In arriving at their verdict, the Commission’s panel of jurists examined a wealth of evidence with care and rigor. Consistent standards were employed, with well-established international law referenced where applicable.

The panel of jurists consisted of Adjoa A. Aiyetoro, William H. Bowen School of Law, Little Rock; former executive director, National Conference of Black Lawyers (NCBL). Dennis Brutus, former prisoner, Robben Island (South Africa), poet, professor emeritus, University of Pittsburgh. Abdeen Jabara, former president, American-Arab Anti-Discrimination Committee. Ajamu Sankofa, former executive director, Physicians for Social Responsibility-NY. Ann Wright, former US diplomat and retired US Army Reserve Colonel.

THE HEARINGS

The Commission’s year-long investigation included five days of public hearings in October 2005 and January 2006 in New York City. The 45 expert and first-hand witnesses included former commander of Abu Ghraib prison Brig. Gen. Janis Karpinski, former British ambassador to Uzbekistan Craig Murray, former UN official Denis Halliday, former UN arms inspector Scott Ritter, Guantanamo prisoners’ lawyer Barbara Olshansky, and Katrina survivors.

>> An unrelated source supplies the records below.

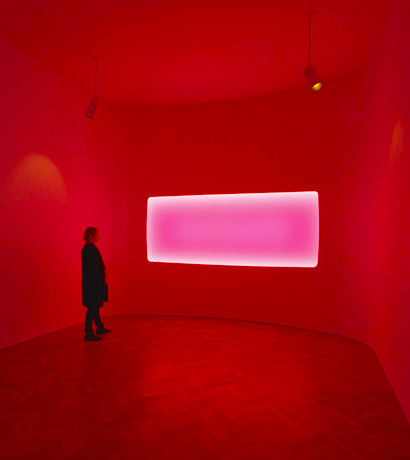 Locate an element on the screen. red room is located at coordinates (360, 287). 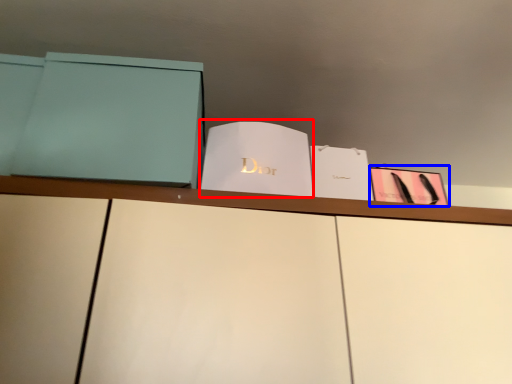 Question: Which object appears farthest to the camera in this image, paperback book (highlighted by a red box) or paperback book (highlighted by a blue box)?

Choices:
 (A) paperback book
 (B) paperback book

Answer: (B) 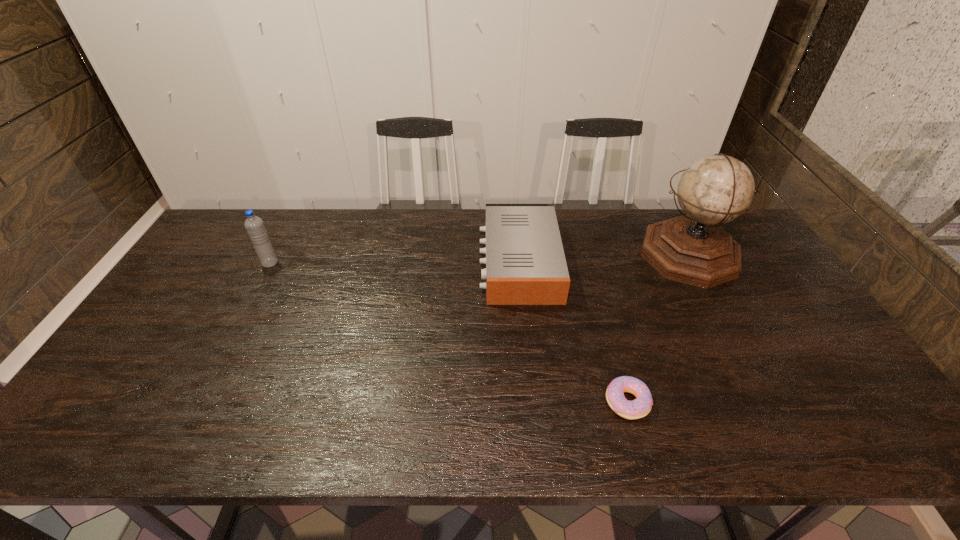 The width and height of the screenshot is (960, 540). What are the coordinates of `free space that is in between the third tallest object and the tallest object` in the screenshot? It's located at (604, 258).

At what (x,y) coordinates should I click in order to perform the action: click on free spot between the third object from right to left and the leftmost object. Please return your answer as a coordinate pair (x, y). Looking at the image, I should click on (395, 262).

In order to click on empty location between the rightmost object and the nearest object in this screenshot , I will do `click(658, 328)`.

Locate an element on the screen. Image resolution: width=960 pixels, height=540 pixels. free space that is in between the rightmost object and the doughnut is located at coordinates (658, 328).

The height and width of the screenshot is (540, 960). I want to click on vacant space that is in between the water bottle and the nearest object, so click(448, 332).

Identify the location of the second closest object to the nearest object. (692, 249).

Choose which object is the second nearest neighbor to the shortest object. Please provide its 2D coordinates. Your answer should be formatted as a tuple, i.e. [(x, y)], where the tuple contains the x and y coordinates of a point satisfying the conditions above.

[(692, 249)]

This screenshot has width=960, height=540. Identify the location of free space that satisfies the following two spatial constraints: 1. on the surface of the tallest object; 2. on the front side of the nearest object. (767, 402).

This screenshot has width=960, height=540. What are the coordinates of `free region that satisfies the following two spatial constraints: 1. on the control panel of the second shortest object; 2. on the back side of the shortest object` in the screenshot? It's located at (533, 402).

This screenshot has height=540, width=960. What are the coordinates of `vacant space that satisfies the following two spatial constraints: 1. on the control panel of the second object from left to right; 2. on the front side of the water bottle` in the screenshot? It's located at (518, 263). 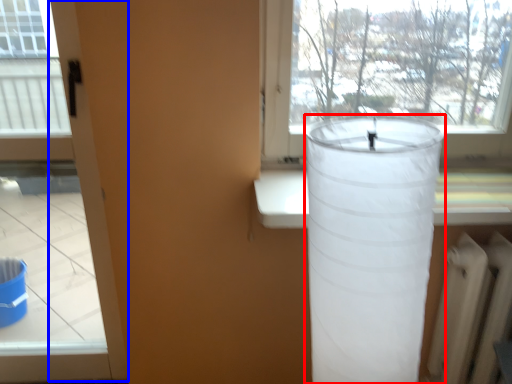 Question: Which point is further to the camera, lamp (highlighted by a red box) or screen door (highlighted by a blue box)?

Choices:
 (A) lamp
 (B) screen door

Answer: (B) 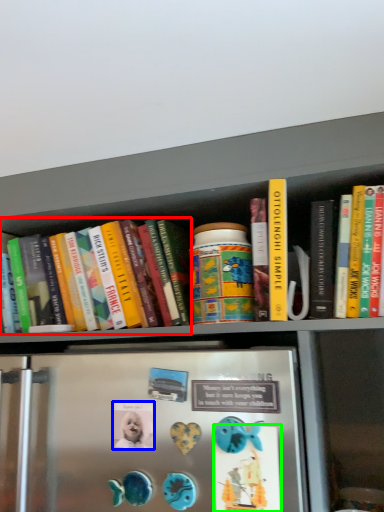 Question: Estimate the real-world distances between objects in this image. Which object is closer to book (highlighted by a red box), button (highlighted by a blue box) or button (highlighted by a green box)?

Choices:
 (A) button
 (B) button

Answer: (A) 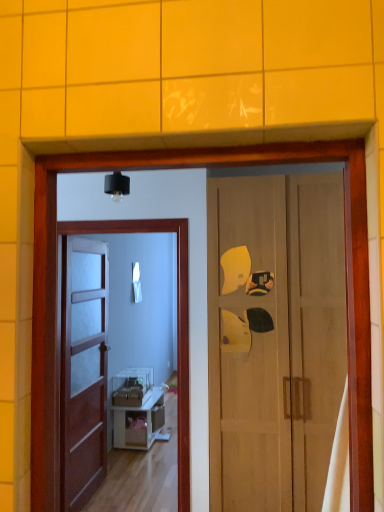 Question: Is clear glass screen door at center smaller than wooden door at right, which ranks as the 1th door in right-to-left order?

Choices:
 (A) no
 (B) yes

Answer: (B)

Question: Is clear glass screen door at center aimed at wooden door at right, the 2th door positioned from the left?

The verdict’s release comes with war crimes again on front pages following President Bush’s defense of secret prisons, rendition, and practices constituting torture under existing law, his demand that the War Crimes Act be fundamentally weakened, and his threats against Iran.

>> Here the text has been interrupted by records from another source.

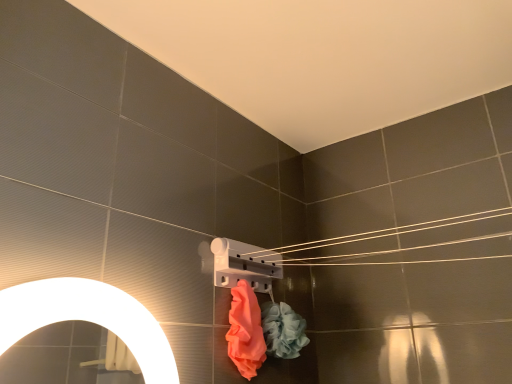 This screenshot has width=512, height=384. What do you see at coordinates (245, 331) in the screenshot?
I see `matte orange towel at center` at bounding box center [245, 331].

Identify the location of matte orange towel at center. The width and height of the screenshot is (512, 384). (245, 331).

Find the location of `matte orange towel at center`. matte orange towel at center is located at coordinates (245, 331). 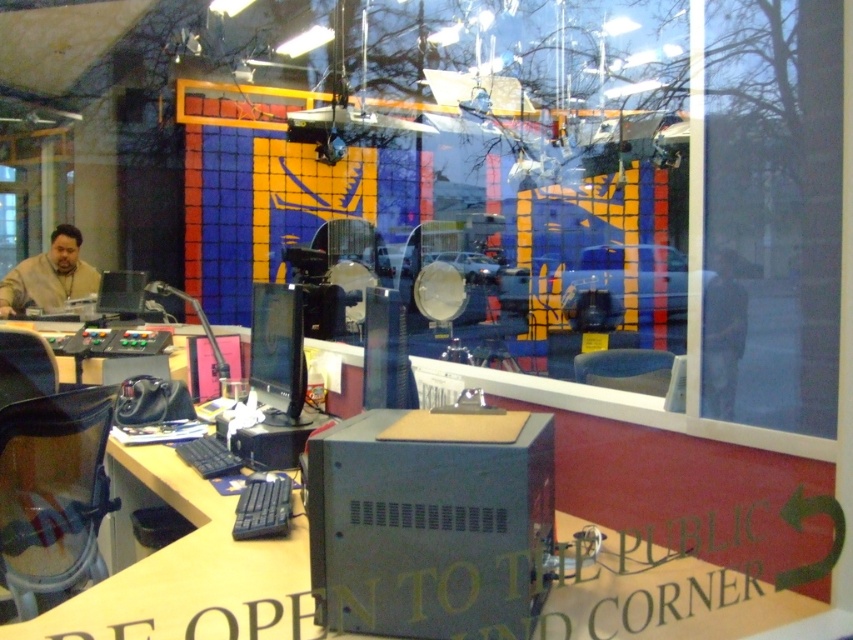 Is metallic gray desk at center behind black plastic keyboard at center?

That is False.

At what (x,y) coordinates should I click in order to perform the action: click on metallic gray desk at center. Please return your answer as a coordinate pair (x, y). This screenshot has width=853, height=640. Looking at the image, I should click on (566, 188).

The image size is (853, 640). Identify the location of metallic gray desk at center. (566, 188).

Which is in front, point (763, 56) or point (248, 524)?

Positioned in front is point (763, 56).

Where is `metallic gray desk at center`? metallic gray desk at center is located at coordinates (566, 188).

Which is more to the left, metallic gray desk at center or matte brown shirt at left?

Answer: From the viewer's perspective, matte brown shirt at left appears more on the left side.

Is metallic gray desk at center taller than matte brown shirt at left?

In fact, metallic gray desk at center may be shorter than matte brown shirt at left.

The height and width of the screenshot is (640, 853). I want to click on metallic gray desk at center, so click(x=566, y=188). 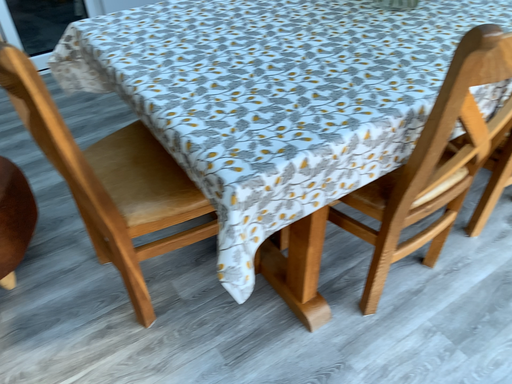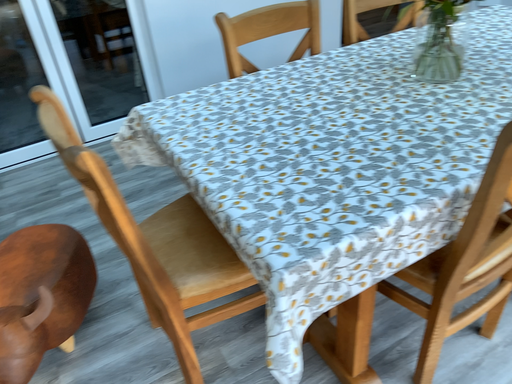 Question: Which way did the camera rotate in the video?

Choices:
 (A) rotated downward
 (B) rotated upward

Answer: (B) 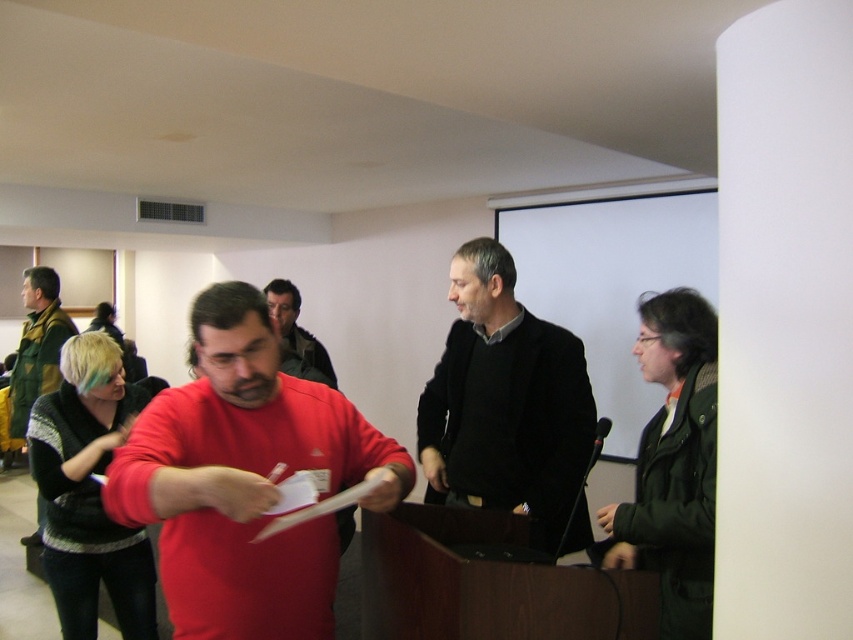 Question: Which of the following is the closest to the observer?

Choices:
 (A) matte red shirt at center
 (B) matte black jacket at center
 (C) black matte sweater at center
 (D) green textured jacket at left

Answer: (A)

Question: Can you confirm if green textured jacket at left is positioned below matte black jacket at center?

Choices:
 (A) no
 (B) yes

Answer: (B)

Question: Considering the real-world distances, which object is farthest from the dark green jacket at right?

Choices:
 (A) matte black jacket at center
 (B) green textured jacket at left
 (C) matte red shirt at center

Answer: (B)

Question: Which is nearer to the dark green jacket at right?

Choices:
 (A) black matte sweater at center
 (B) matte red shirt at center
 (C) green textured jacket at left
 (D) matte black jacket at center

Answer: (A)

Question: Is black matte sweater at center to the left of dark green jacket at right from the viewer's perspective?

Choices:
 (A) yes
 (B) no

Answer: (A)

Question: Can you confirm if black matte sweater at center is bigger than matte black jacket at center?

Choices:
 (A) yes
 (B) no

Answer: (A)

In a preface to the printed verdict, historian Howard Zinn writes: “The Bush Administration has been following a course, which can only now be described as a series of crimes against humanity. . . . What could be a higher crime than sending the young people of the country into a war against a small country on the other side of the world, which is no danger to the United States, and in fact a war which is condemned by people all over the world and a war which results in, not only the loss of American lives and the crippling of young Americans, but results in the loss of huge numbers of people in Iraq? These are high crimes.”